Pihak PTPN VII juga seluruh rekanan rekanan atau vendor PTPN VII. Selain itu, puluhan karyawan PTPN VII dari departemen terkait juga hadir. Sedangkan para asisten yang bertugas di Unit Kerja di wilayah Lampung, Sumatera Selatan, dan Bengkulu mengikuti secara virtual.
Sebagai entitas bisnis, PTPN VII tidak bisa lepas dari mitra kerja atau rekanan. Selain karena memang saling membutuhkan, regulasi pemerintah juga sudah mengatur secara mengikat untuk dilakukan kerjasama dengan pihak lain dalam banyak pekerjaan.
Namun demikian, ia meminta kepada rekanan dan juga tim di internal PTPN VII untuk tidak memanfaatkan posisi ini sebagai kesempatan untuk mengambil keuntungan pribadi maupun parapihak secara tidak sah. Sebab, kata dia, jika ada oknum-oknum yang saling mempengaruhi untuk melakukan penyimpangan, maka korbannya adalah semua elemen, baik di internal maupun rekanan.
“Mari kita berbisnis secara fair dengan prinsip-prinsip kejujuran. Banyak sekali cabang ilmu ekonomi yang kita kenal dan pelajari, tetapi ilmu tertinggi dalam bisnis adalah kejujuran,” kata dia.
Pada webinar ini, PTPN VII mengundang Roro Wide Sulistiowati, Kepala Satgas Direktorat Anti Korupsi Badan Usaha KPK untuk memaparkan seluk-beluk pencegahan korupsi. Dengan gamblang Roro mengetengahkan data-data KPK tentang berbagai kasus pidana korupsi yang diungkap lembaga antirasuah itu. Pengalaman 15 tahun berkarir di KPK dengan berbagai jabatan strategis membuat ia demikian lugas menjabarkan setiap tema dan menjawab setiap pertanyaan.
Di bagian awal, Roro mengungkap data tindak pidana yang diungkap KPK dominan dari kasus penyuapan. Sedangkan pelaku terbanyak yang ditangkap KPK adalah pelaku dunia usaha yang berkaitan dengan proses pengadaan barang dan jasa.
“Data tindak pidana korupsi yang diungkap PKP dari 2004 sampai semester 1/2022 adalah kasus penyuapan. Jumlahnya ada 828 kasus. Sedangkan pelaku yang terjerat didominasi dari kalangan dunia usaha atau rekanan yang jumlahnya 367 orang. Kebanyakan terjadi pada pekerjaan pengadaan barang dan jasa dengan jumlah 264 kasus,” kata dia.

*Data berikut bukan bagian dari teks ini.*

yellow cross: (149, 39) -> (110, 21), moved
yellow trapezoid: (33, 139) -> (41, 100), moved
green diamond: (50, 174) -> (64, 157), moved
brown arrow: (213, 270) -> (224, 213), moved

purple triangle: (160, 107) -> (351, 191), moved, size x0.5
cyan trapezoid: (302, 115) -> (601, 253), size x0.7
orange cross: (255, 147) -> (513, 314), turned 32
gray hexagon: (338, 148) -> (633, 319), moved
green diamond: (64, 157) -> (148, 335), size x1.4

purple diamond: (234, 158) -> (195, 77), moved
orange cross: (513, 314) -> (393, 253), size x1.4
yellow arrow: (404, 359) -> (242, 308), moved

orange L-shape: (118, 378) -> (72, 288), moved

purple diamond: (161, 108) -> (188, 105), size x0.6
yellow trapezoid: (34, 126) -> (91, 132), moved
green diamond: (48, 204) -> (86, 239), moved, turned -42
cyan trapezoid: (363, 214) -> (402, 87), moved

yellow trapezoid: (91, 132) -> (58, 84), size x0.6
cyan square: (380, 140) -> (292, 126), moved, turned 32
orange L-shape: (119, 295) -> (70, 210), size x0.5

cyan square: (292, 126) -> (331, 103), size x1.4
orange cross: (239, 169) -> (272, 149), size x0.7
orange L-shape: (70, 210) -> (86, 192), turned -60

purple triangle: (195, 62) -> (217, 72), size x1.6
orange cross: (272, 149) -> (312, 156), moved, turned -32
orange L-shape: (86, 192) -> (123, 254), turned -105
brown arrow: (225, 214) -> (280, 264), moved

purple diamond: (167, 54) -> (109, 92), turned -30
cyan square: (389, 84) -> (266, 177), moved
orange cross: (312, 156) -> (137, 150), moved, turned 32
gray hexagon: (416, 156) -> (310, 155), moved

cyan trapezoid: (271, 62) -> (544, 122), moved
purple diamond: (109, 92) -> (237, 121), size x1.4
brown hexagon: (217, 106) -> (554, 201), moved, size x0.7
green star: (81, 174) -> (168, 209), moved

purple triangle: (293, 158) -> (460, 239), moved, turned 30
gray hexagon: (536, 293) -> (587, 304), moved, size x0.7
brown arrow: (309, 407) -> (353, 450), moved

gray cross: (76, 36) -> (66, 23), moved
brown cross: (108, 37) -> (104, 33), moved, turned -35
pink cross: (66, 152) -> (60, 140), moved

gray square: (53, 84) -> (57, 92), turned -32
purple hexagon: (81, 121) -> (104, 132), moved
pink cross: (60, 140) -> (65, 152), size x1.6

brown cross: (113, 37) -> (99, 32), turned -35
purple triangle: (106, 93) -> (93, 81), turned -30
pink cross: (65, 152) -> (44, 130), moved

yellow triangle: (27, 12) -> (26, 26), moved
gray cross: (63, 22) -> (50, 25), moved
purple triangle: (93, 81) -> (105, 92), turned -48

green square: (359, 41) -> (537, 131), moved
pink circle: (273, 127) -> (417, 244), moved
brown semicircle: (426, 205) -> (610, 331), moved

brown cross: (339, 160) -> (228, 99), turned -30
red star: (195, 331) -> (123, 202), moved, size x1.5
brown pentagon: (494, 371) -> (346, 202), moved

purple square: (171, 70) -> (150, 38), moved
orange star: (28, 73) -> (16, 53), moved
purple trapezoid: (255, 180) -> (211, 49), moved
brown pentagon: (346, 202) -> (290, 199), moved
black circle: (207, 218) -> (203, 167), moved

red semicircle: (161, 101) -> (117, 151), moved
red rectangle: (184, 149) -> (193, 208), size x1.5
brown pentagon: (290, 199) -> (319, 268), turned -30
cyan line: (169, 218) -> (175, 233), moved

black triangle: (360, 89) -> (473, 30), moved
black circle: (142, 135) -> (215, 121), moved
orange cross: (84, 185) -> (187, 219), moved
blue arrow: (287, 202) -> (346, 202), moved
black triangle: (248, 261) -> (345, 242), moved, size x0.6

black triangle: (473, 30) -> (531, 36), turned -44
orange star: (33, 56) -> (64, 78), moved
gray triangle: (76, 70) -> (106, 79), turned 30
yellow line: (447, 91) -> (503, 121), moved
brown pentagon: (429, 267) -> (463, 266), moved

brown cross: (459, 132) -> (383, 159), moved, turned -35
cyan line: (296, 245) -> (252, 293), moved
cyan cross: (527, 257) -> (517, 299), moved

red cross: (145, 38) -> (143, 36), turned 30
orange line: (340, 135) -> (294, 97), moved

Roro mengapresiasi PTPN VII sebagai salah satu BUMN anak usaha Holding Perkebunan Nusantara yang telah mengantongi sertifikat ISO 37001/2016 tentang Anti Penyuapan. Namun demikian, sertifikasi itu tidak menjamin dalam proses bisnisnya bisa menjalankan esensi anti penyuapan itu jika tidak dilandasi dengan komitmen dan integritas yang tinggi.
“Saya sangat apresiasi kepada PTPN VII yang sudah mengantongi ISO-37001-2016. Ini pertanda bahwa manajemen sudah sangat serius untuk melakukan pencegahan korupsi yang umumnya diawali dengan tindakan penyuapan.”
Meskipun demikian, Roro menyebut KPK juga memiliki instrumen dalam rangka pencegahan aksi penyuapan itu. Yakni, Panduan Pencegahan Korupsi yang bisa diunduh dan dimanfaatkan secara gratis oleh entitas usaha maupun lembaga lain.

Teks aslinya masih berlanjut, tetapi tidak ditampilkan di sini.